Gli elementi che compongono questa band, hanno un look tetro e propongono video dalle immagini oscure e inquietanti, che vengono però fluidificate, da atmosfere cariche di sentimento ed energia. Non è difficile immaginarli ad un concerto, mentre fanno tabula rasa di ogni onda celebrale presente in sala.
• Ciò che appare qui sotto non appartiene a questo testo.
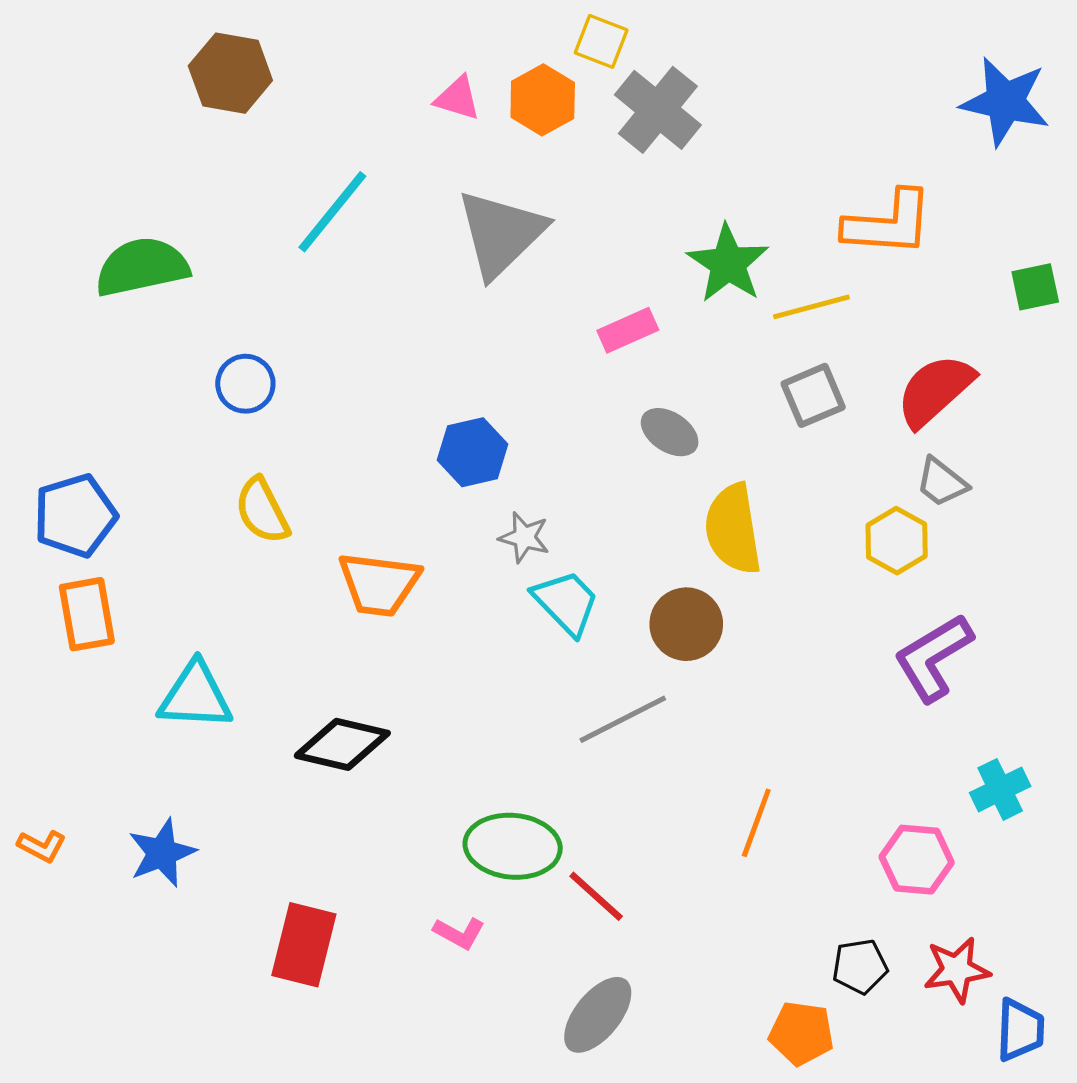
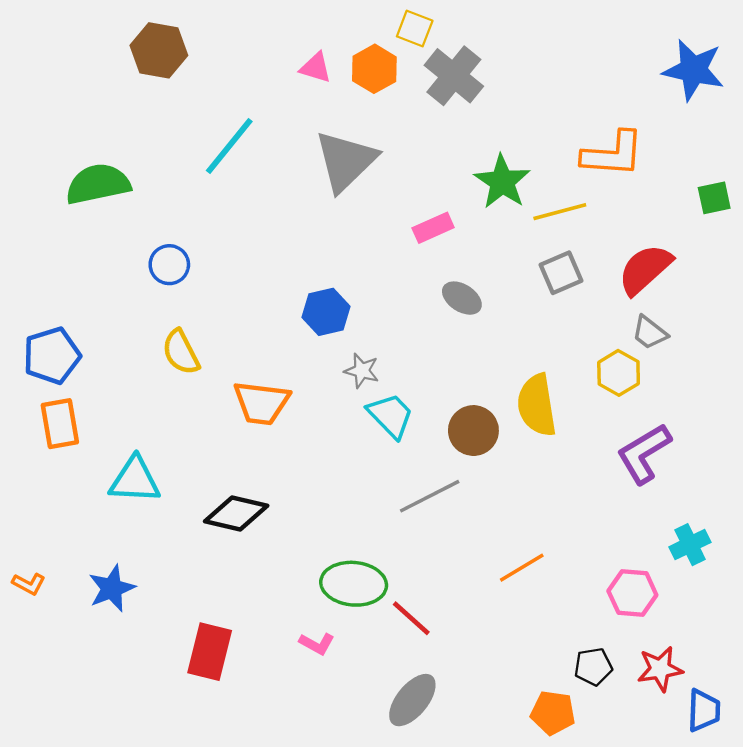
yellow semicircle: (733, 529) -> (537, 405), moved
orange line: (756, 823) -> (522, 568), turned 39

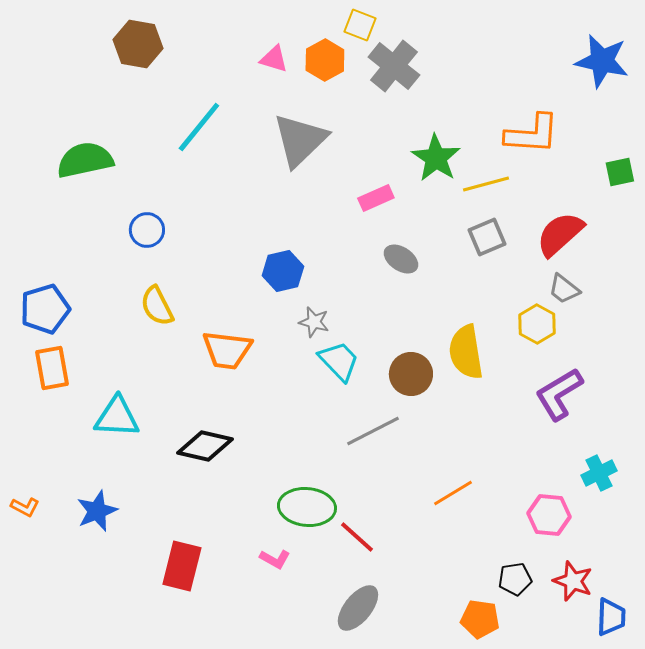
red star: (660, 669) -> (573, 581), turned 30

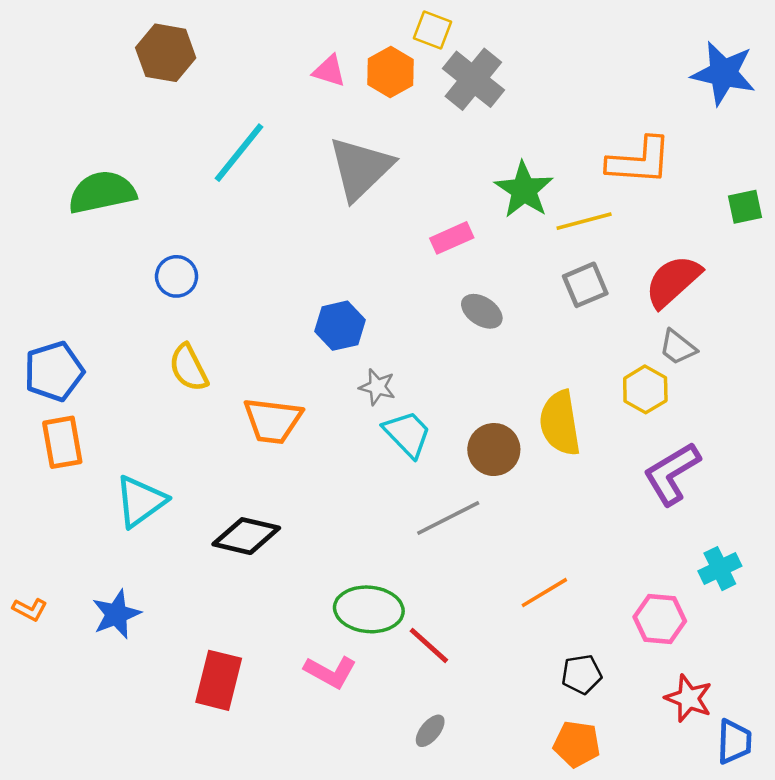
cyan triangle: (117, 417) -> (140, 501), turned -39
pink L-shape: (275, 559) -> (330, 672), size x1.4
black pentagon: (515, 579) -> (582, 674), moved
gray ellipse: (358, 608) -> (430, 731), size x0.6

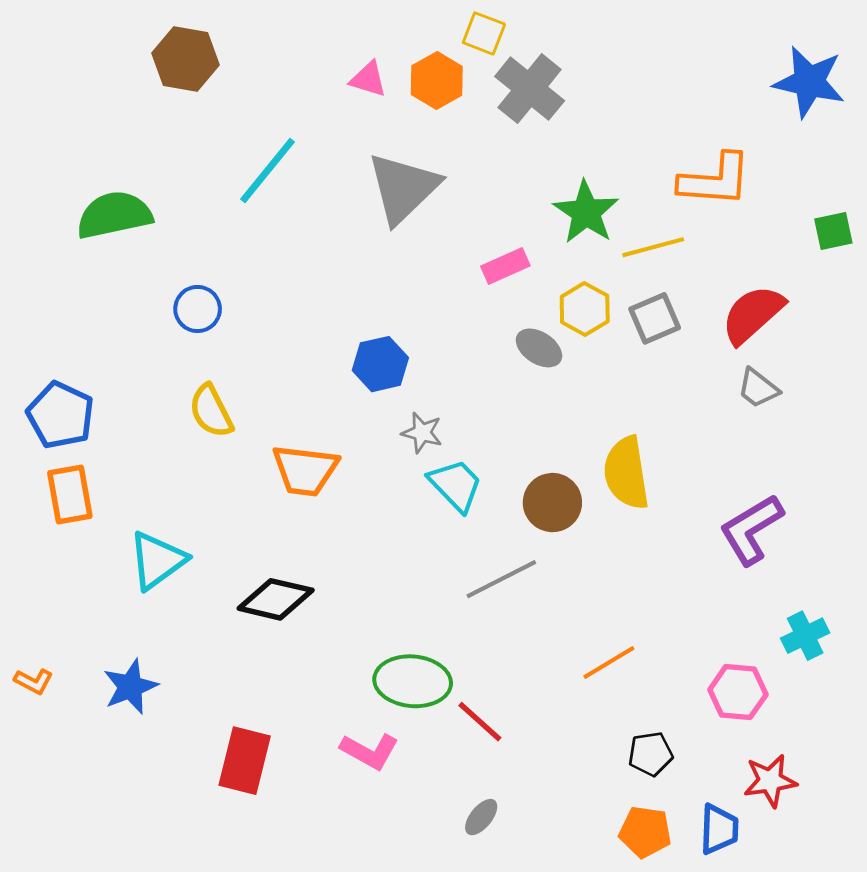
blue pentagon: (54, 371) -> (60, 415), turned -30
yellow hexagon: (645, 389) -> (585, 309), moved
red star: (689, 698) -> (770, 781), turned -30
blue trapezoid: (734, 742) -> (719, 829), moved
Di fatto, al primo ascolto, i Fake Heroes, ti lasciano con la bocca aperta e gli occhi sgranati, con quell’espressione leggermente inebetita di chi ha appena assistito a qualcosa di non comune, o comunque, al di fuori di ogni aspettativa. 

La cosa che colpisce subito l’ascoltatore è la voce principale del gruppo, decisiva ed importante soprattutto nelle parti acute. Anche se la pronuncia non è quella di un ragazzo di Manchester, il particolare timbro vocale non può lasciare indifferente. Si potrebbe dire, per cercare un paragone, che abbia fatto colazione con latte, cereali e Bon Jovi. Quando estende le proprie corde vocali, la somiglianza con la sopracitata leggenda è davvero indiscutibile. Il resto della formazione, segue con criterio la strada armonica spianata dal talentuoso vocalist. Nessuno fa più del dovuto e a buon ragione perché si sa che le cose semplici, se fatte bene, possono rendere tanto. Al contrario, differenti arrangiamenti musicali, potrebbero trasformare il tutto in una sorta pastrocchio esasperante. In alcune tracce, sono particolarmente pregevoli le partiture di chitarra, graffianti e mai esagerate. La sezione ritmica, infondo, non è da meno e propone un muro sonoro molto dinamico, ma non troppo articolato.

In definitiva, dovrebbe essere proibito per legge suonare dopo i Fake Heroes. Si rischierebbe il collasso cardiaco per cercar di non essere da meno. E’ certo che dopo il loro devastante passaggio, non solo l’erba potrebbe non crescere mai più, ma gli stessi atomi dovrebbero far attenzione a non essere infine polverizzati.